Despite the prices hike, Mark Smith, who runs a popular blog called The Man in Seat 61 offering advice on train travel in the UK and the rest of the world, says there are still bargains to be had.
“The advance long-distance fares, which aren’t regulated, are cheaper than 20 years ago, in real terms,” says Smith, who used to work for the Department for Transport as an expert on fares and ticketing. “In fact, I don’t think there’s ever been a cheaper time to travel to Scotland in the last 100 years.”
Booked in advance, London to Edinburgh can cost as little as £14.60; to Glasgow, £18.50.
Cheap fares can be booked a maximum of 12 weeks ahead, but are only valid on the specified train and there are no refunds.
But why do train companies offer such cheap deals? “Exactly the same reason as easyJet and Ryanair,” explains Smith. “They price up late fares for business people, but price down advance fares for leisure journeys and fill empty seats. They’ve actually been very successful. The cheap fares seem to have held off coach competition. Why spend eight or nine hours on a coach when you can spend three hours on a train for cheaper?”
Smith says that over the past few years the big price increases in fully-flexible business fares “have been more than offset by huge increases in travellers buying increasingly cheap advance fares”.

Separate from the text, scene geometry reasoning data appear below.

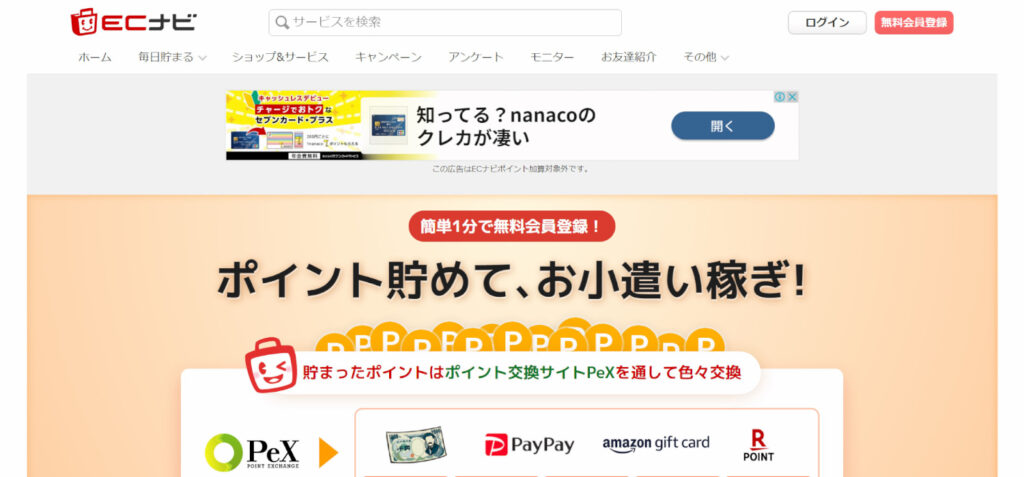 This screenshot has height=477, width=1024. In order to click on television icon in this screenshot , I will do click(271, 370). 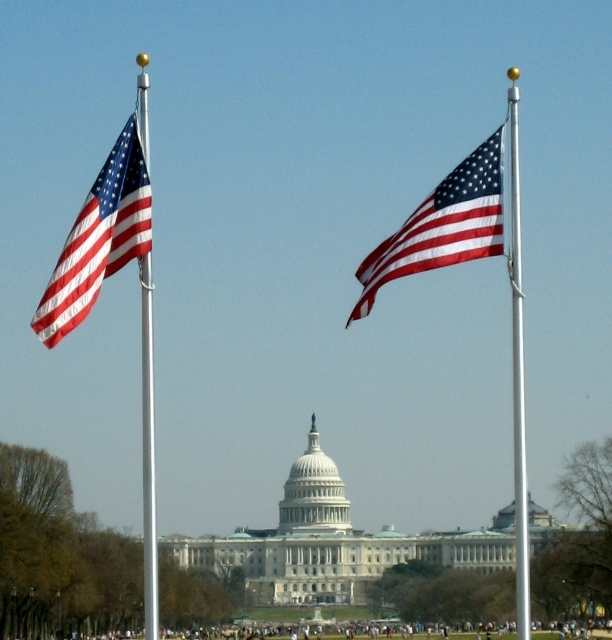 Question: Does shiny metallic flag at center come behind silver metallic flag pole at right?

Choices:
 (A) yes
 (B) no

Answer: (A)

Question: Which point is closer to the camera?

Choices:
 (A) polished silver flag pole at left
 (B) shiny metallic flag at center
 (C) matte fabric flag at left

Answer: (C)

Question: Does shiny metallic flag at center appear under polished silver flag pole at left?

Choices:
 (A) yes
 (B) no

Answer: (B)

Question: Does matte fabric flag at left appear on the left side of polished silver flag pole at left?

Choices:
 (A) no
 (B) yes

Answer: (B)

Question: Considering the real-world distances, which object is closest to the matte fabric flag at left?

Choices:
 (A) polished silver flag pole at left
 (B) silver metallic flag pole at right
 (C) shiny metallic flag at center

Answer: (A)

Question: Which point appears closest to the camera in this image?

Choices:
 (A) (520, 298)
 (B) (146, 83)

Answer: (A) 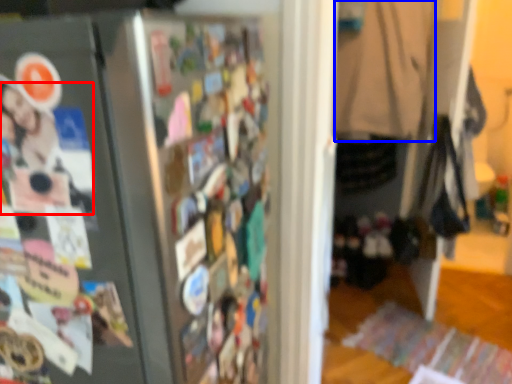 Question: Among these objects, which one is nearest to the camera, person (highlighted by a red box) or clothing (highlighted by a blue box)?

Choices:
 (A) person
 (B) clothing

Answer: (A) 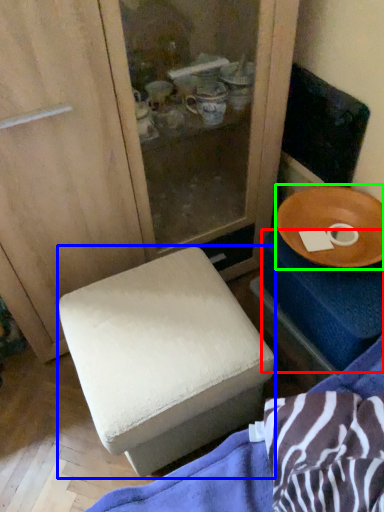 Question: Which is nearer to the changing table (highlighted by a red box)? furniture (highlighted by a blue box) or tableware (highlighted by a green box).

Choices:
 (A) furniture
 (B) tableware

Answer: (B) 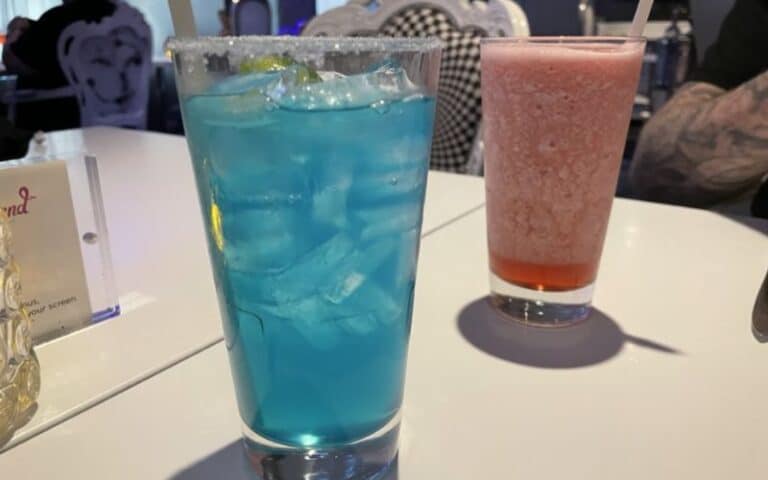 Where is `table seam`? The height and width of the screenshot is (480, 768). table seam is located at coordinates (147, 373), (458, 217).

“Unfortunately,” Smith says, “there’s more availability for advance tickets in and out of London, probably because it’s a more competitive market. It’s all about quotas, and because the greatest demand is on London routes, there’s going to be a higher quota of cheap tickets and more availability.”
Low fares – as advertised
Can you really get one of those cheap advertised deals? Guardian Money compared the adverts with the best price we could find in the next three months on thetrainline.com. We found it was possible to get pretty close to the advertised deals – but inevitably, many were at awkward times and we had to book far in advance. For example, we could find a single to Liverpool for just £12 going out on Saturday afternoon, 10 March by booking on 20 December. But if we were booking on the same day for a single to Liverpool travelling on Monday 7 January (departing Euston at 8.07am) the fare would be a stonking £115.50 second class. One tip is to use thetrainline.com’s ticket alert service. You’ll receive an email when the cheap tickets become available, usually 12 weeks in advance.